The U.S. immigration system is complex and cumbersome, and many current or would-be immigrants get anxious throughout their long immigration processes.
Whether a foreign citizen just needs to extend their non-immigrant visa, or a visa holder has qualified to apply for lawful permanent residence, or a green card holder yearns for U.S. citizenship, there are hundreds of processes in place and not everyone has the means to hire an immigration lawyer.
In this comprehensive immigration guide from the Miami Herald, you can find news-you-can-use stories with step-by-step explanations and resources available to advance and succeed in your immigration case.
And, despite the hurdles, it’s important to remember that “The United States has a long history of welcoming immigrants from all parts of the world. America values the contributions of immigrants who continue to enrich this country and preserve its legacy as a land of freedom and opportunity,” according to the U.S. Citizenship and Immigration Services (USCIS).
Here’s how to qualify for a U.S. green card
Green cards allow immigrants to live and work in the United States, legally and permanently, before they can seek American citizenship through naturalization.
To apply for permanent lawful U.S. residence, non-citizens must qualify under one of eight categories. Each category has different eligibility requirements that applicants must meet when they submit their petitions.

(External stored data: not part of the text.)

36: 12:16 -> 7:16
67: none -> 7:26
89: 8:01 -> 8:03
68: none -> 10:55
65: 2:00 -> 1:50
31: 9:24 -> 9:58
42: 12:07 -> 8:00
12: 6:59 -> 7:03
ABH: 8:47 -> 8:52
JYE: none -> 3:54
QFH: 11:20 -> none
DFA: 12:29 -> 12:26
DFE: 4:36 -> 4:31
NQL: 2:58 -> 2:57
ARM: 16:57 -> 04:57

▪ Read more: Green cards are only available to immigrants who fall under one of these categories
Avoid mistakes that make you lose U.S. permanent resident card
It is a long and laborious road to permanent U.S. residence, one that opens a broad spectrum of job possibilities and offers reassurances to immigrants who can then live and work legally in the United States.

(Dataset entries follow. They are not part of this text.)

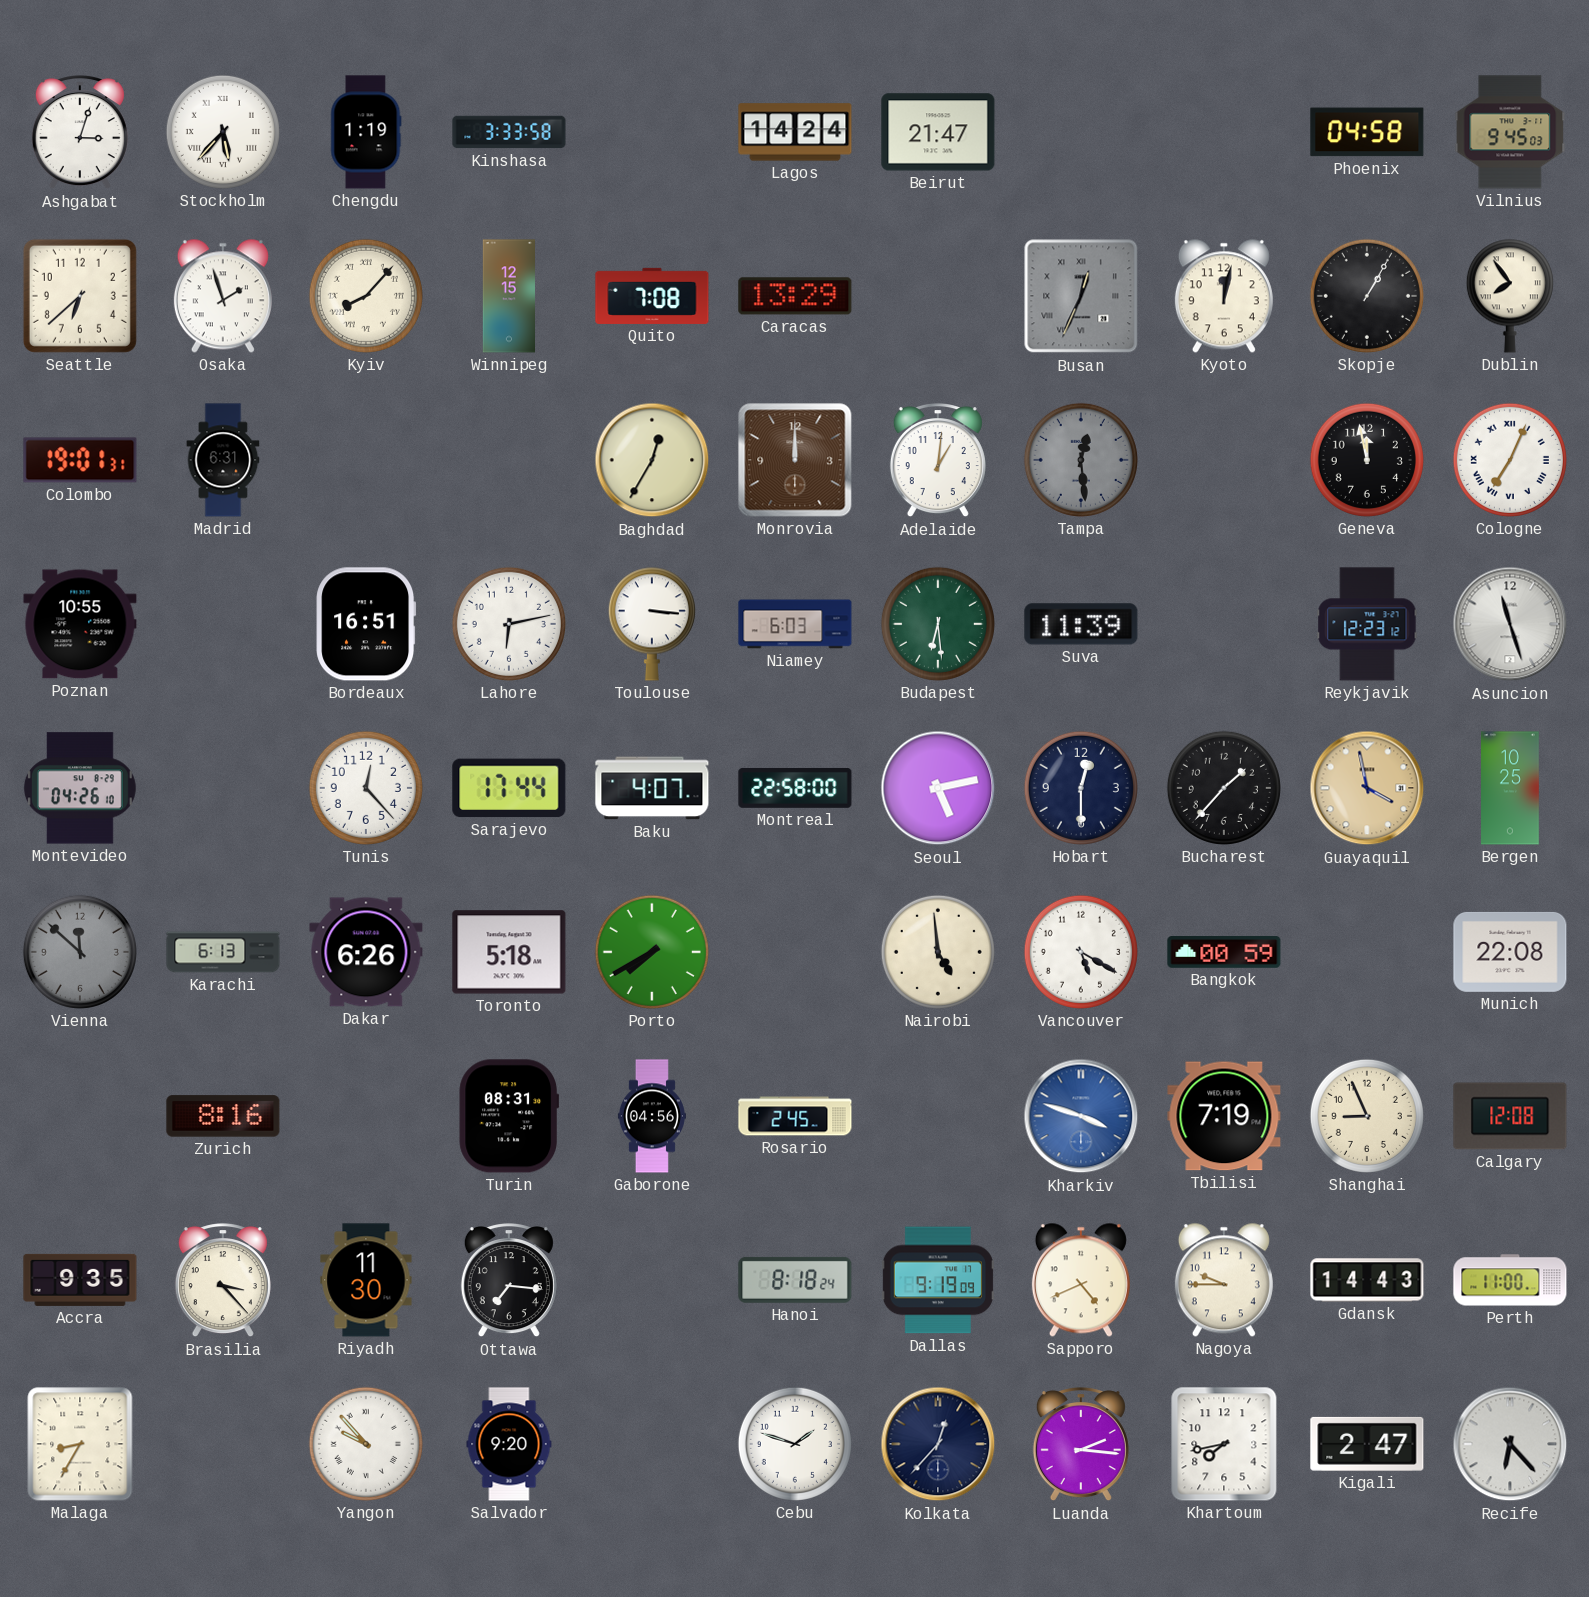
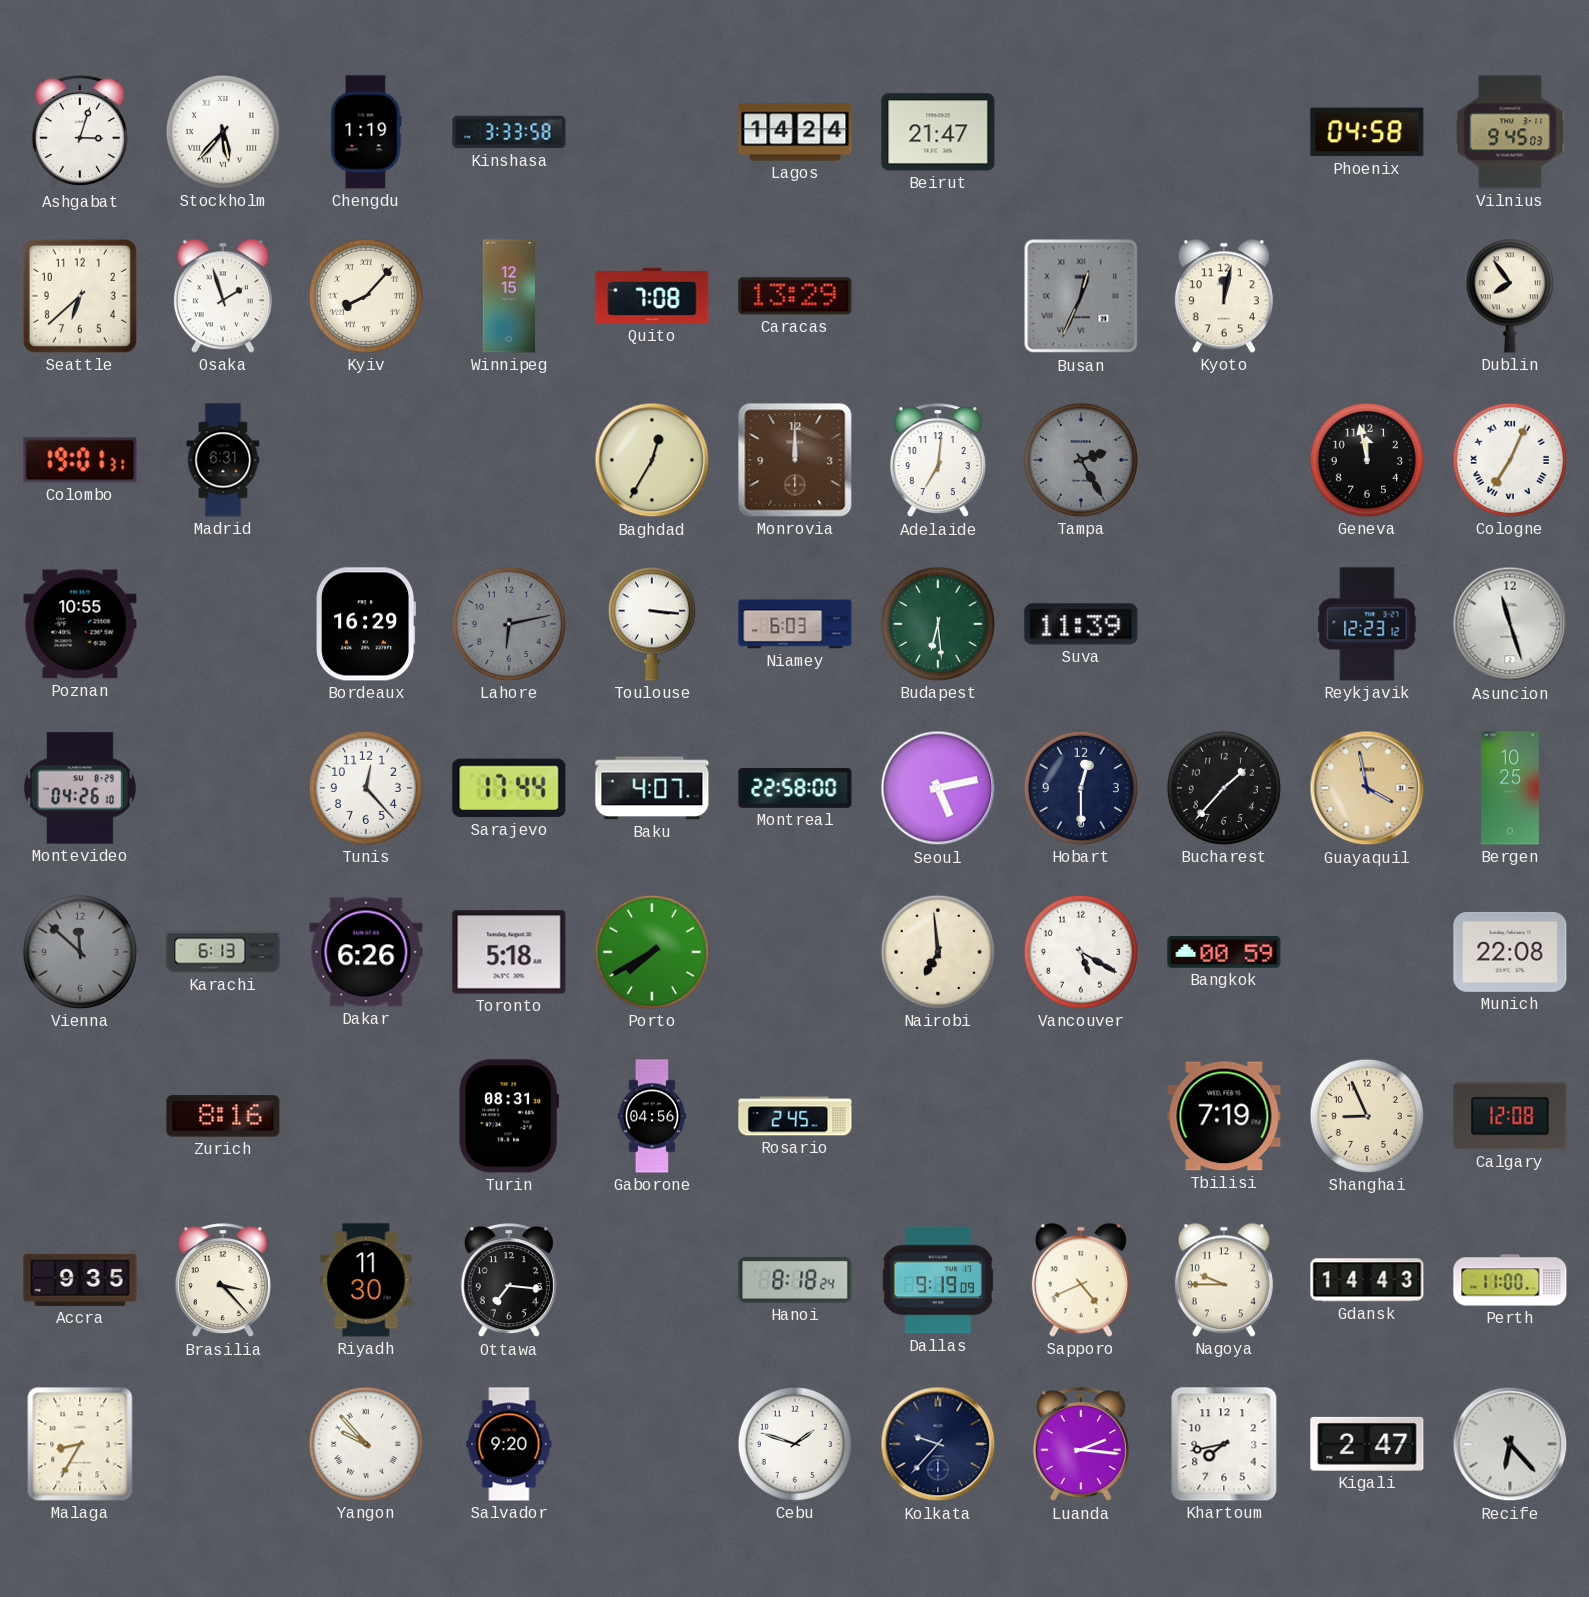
Skopje: 1:05 -> none
Adelaide: 1:01 -> 7:01
Tampa: 12:29 -> 2:25
Bordeaux: 16:51 -> 16:29
Lahore dial: white -> grey
Nairobi: 4:59 -> 6:59
Kharkiv: 3:48 -> none
Kolkata: 12:37 -> 9:37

But a green card could be lost through mistakes, status abandonment or deportation orders by immigration judges.
▪ Read more: Immigrants can lose their green cards and face deportation if they make these mistakes
USCIS rules for U.S. immigrants to get a green card
The green card provides three important rights to immigrants who have it: to live permanently in the United States, to work at any legal work and enjoy the protection of all local, state and federal U.S. laws.
The following guide offers a broad look at the different requirements for immigrants who want to obtain and maintain a green card.
▪ Read more: Here’s what it takes for an immigrant to get a green card — and not lose it
How can I become a U.S. citizen through naturalization?
Becoming a United States citizen provides rights and privileges such as voting, traveling with a U.S. passport, bringing family members permanently to the United States, sponsoring citizenship for children born abroad and obtaining government benefits.
The relaunched USCIS website contains numerous resources to guide foreign nationals throughout the naturalization process.
▪ Read more: Once an immigrant has a green card, here’s what they have to do to become a U.S. citizen
U.S. citizenship application: How to avoid common mistakes
The dream of hundreds of thousands of immigrants in the United States is to one day declare the Oath of Allegiance during a naturalization ceremony and become a U.S. citizen.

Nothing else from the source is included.